Kamis, 1 Desember 22

Anggota DPD Desak DPR Segera Sahkan RUU Terorisme

Maraknya aksi terorisme dan radikalisasi yang terjadi di Indonesia saat sekarang menuai keprihatinan berbagai pihak. Salah satunya datang dari  Anggota DPD asal Sulawesi Utara, Benny Rhamdani. Benny saat ditemui awak mengungkapkan keprihatinanya atas kondisi sosial masyarakat dewasa ini yang dinilainya rentan disusupi faham-faham radikal. Selanjutnya Benny mengatakan perlunya DPR segera sahkan RUU terorisme menjadi undang-undang.

“Pengajuan revisi RUU terorisme inikan sudah dari lima tahun lalu tapi kenapa kok sampai sekarang belum ada titik terang kapan pengesahannya, jangan- jangan ada salah satu pihak di DPR RI yang bermain,” ujar Benny.

Benny mengakui dirinya adalah salah satu orang yang menduga ada konspirasi besar dibalik molornya pengesahan RUU terorisme.
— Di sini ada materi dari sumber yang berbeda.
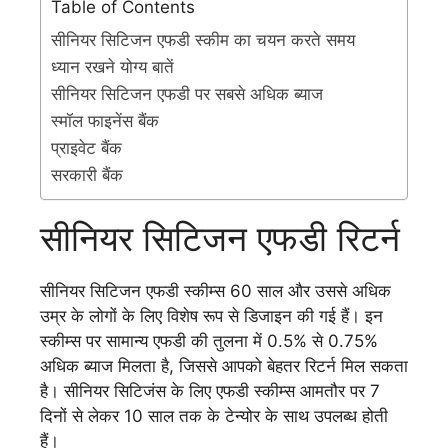
Table of Contents
सीनियर सिटिजन एफडी स्कीम का चयन करते समय
ध्यान रखने योग्य बातें
सीनियर सिटिजन एफडी पर सबसे अधिक ब्याज
स्मॉल फाइनेंस बैंक
प्राइवेट बैंक
सरकारी बैंक
सीनियर सिटिजन एफडी रिटर्न
सीनियर सिटिजन एफडी स्कीम्स 60 साल और उससे अधिक
उम्र के लोगों के लिए विशेष रूप से डिजाइन की गई हैं। इन
स्कीम्स पर सामान्य एफडी की तुलना में 0.5% से 0.75%
अधिक ब्याज मिलता है, जिससे आपको बेहतर रिटर्न मिल सकता
है। सीनियर सिटिजंस के लिए एफडी स्कीम्स आमतौर पर 7
दिनों से लेकर 10 साल तक के टेन्योर के साथ उपलब्ध होती
हैं।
Adanya peran TNI dalam RUU Terorisme, menurutnya, dijadikan alasan oleh para konspirator.

“Dalam draf Revisi UU itukan memang ada pemeberian kewanangan pada TNI untuk ikut serta dalam menanggulangi terorisme tapi apakah itu yang dijadikan dalih hingga pembahasannya molor,” ucap Benny.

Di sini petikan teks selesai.